Tuesday, December 15, 2009

CB's Book Reviews in Brief #1: Stona Fitch's "Senseless"

A while back I intended to post book review posts every couple months that would cover all the reading I'd done in the stretch since the last post. That plan didn't work, mostly because between a really busy stretch (known to others as 2009) and the amount I read, I soon had a second stack of still unreviewed books and decided, when I was packing up to move in September, just to forget about that plan.

However, I do sometimes read things that I think are worth writing about and, maybe (hopefully), worth reading about. So, in that spirit, I'm gonna try to reinaugurate this thing. I still plan to keep the reviews short and to the point, focusing mostly on what the author was trying to do (if I can tell) and how I felt about the effort. I'm bringing you today's selection not because it is the greatest thing written this decade (though it is good), but simply because it is the most recent thing I've finished.

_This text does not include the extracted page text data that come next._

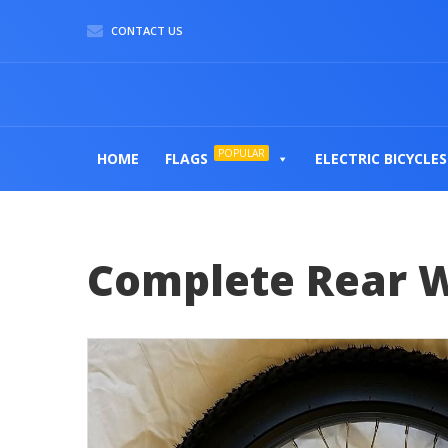
CONTACT US
POPULAR
HOME
FLAGS
ELECTRIC BICYCLES
Complete Rear 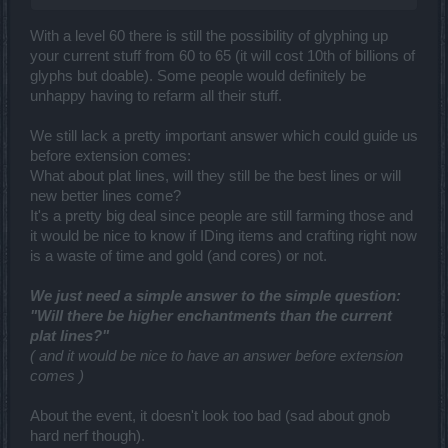
With a level 60 there is still the possibility of glyphing up
your current stuff from 60 to 65 (it will cost 10th of billions of
glyphs but doable). Some people would definitely be
unhappy having to refarm all their stuff.
We still lack a pretty important answer which could guide us
before extension comes:
What about plat lines, will they still be the best lines or will
new better lines come?
It's a pretty big deal since people are still farming those and
it would be nice to know if IDing items and crafting right now
is a waste of time and gold (and cores) or not.
We just need a simple answer to the simple question:
"Will there be higher enchantments than the current
plat lines?"
( and it would be nice to have an answer before extension
comes )
About the event, it doesn't look too bad (sad about gnob
hard nerf though).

And when I finish the book I'm currently on (and about done with), I'll write about it, because like this one, it is good and, more importantly, I just read it.

Over time I'll probably tweak the format, and if you have any preferences as readers, I'm certainly happy to hear them. But for now, on with the reviewage.

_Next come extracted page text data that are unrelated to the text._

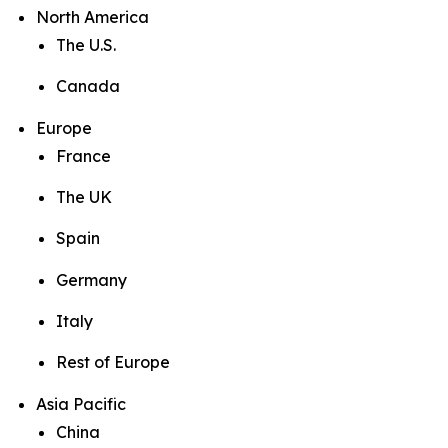
North America
The U.S.
Canada
Europe
France
The UK
Spain
Germany
Italy
Rest of Europe
Asia Pacific
China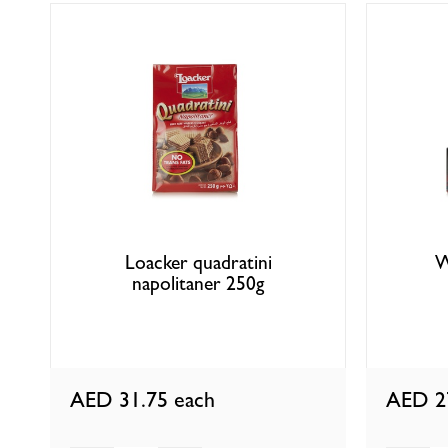
Loacker quadratini
W
napolitaner 250g
AED 31.75
each
AED 2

Senseless by Stona Fitch (2001, Soho Press, 150 pp.)

In this brief book, Fitch gets the most out of terse minimalism and a rigorously linear chronology. Told in first-person diary style, Senseless proceeds with forty separate entries, each marking one day in the kidnapping of American global high-finance fixer Elliot Gast. Gast, a master at cementing the kinds of mega-dollar deals that are sealed across tables in the four-star dining rooms that dot European capital cities, has been captured by masked terrorists on the way home from one of his lengthy dinner and dealmaking sessions. Over time, Gast learns more about the terrorists, European anti-globalist tech wizards bent on sensationalizing their act in such a way that they are guaranteed to cut through the white noise of world wide, 24-hour cable chatter and keep the public's attention rather than lose it to the next scandal or tragedy of the moment.

Some parts of this book are quite violent and troubling, in a way that could make for a profitable Saw spinoff rather than a thoughtful meditation on the nature of commerce and violence in this hyper-mediated age. The nature of the plot setting (a single small apartment) and the sequential dimensions to the violence make cinematic speculation impossible to resist, and indeed the film industry has already brought forth a straight-to-video horror porn version of the book, one that emphasizes (apparently) the reality tv dimension and minimizes the philosophical aspects of the relationship between tortured and torturer and avoids questions of meta-guilt.

Seeing Fitch's book turned into that kind of film is unsurprising, but still disappointing. When literary authors write about such issues, it would be nice to see their peers in the film world take the cultural high road, as well. Perhaps a more thoughtful version of the book will find its way into Hollywood soon. In the meantime, the book is worth reading, if only for its pre-9/11 version of terrorism as an act committed by highly educated westerners rather than the now stereotypical Arabic fundamentalist. Rather than otherizing terror, Fitch sociologically internalizes it, much to his authorial credit.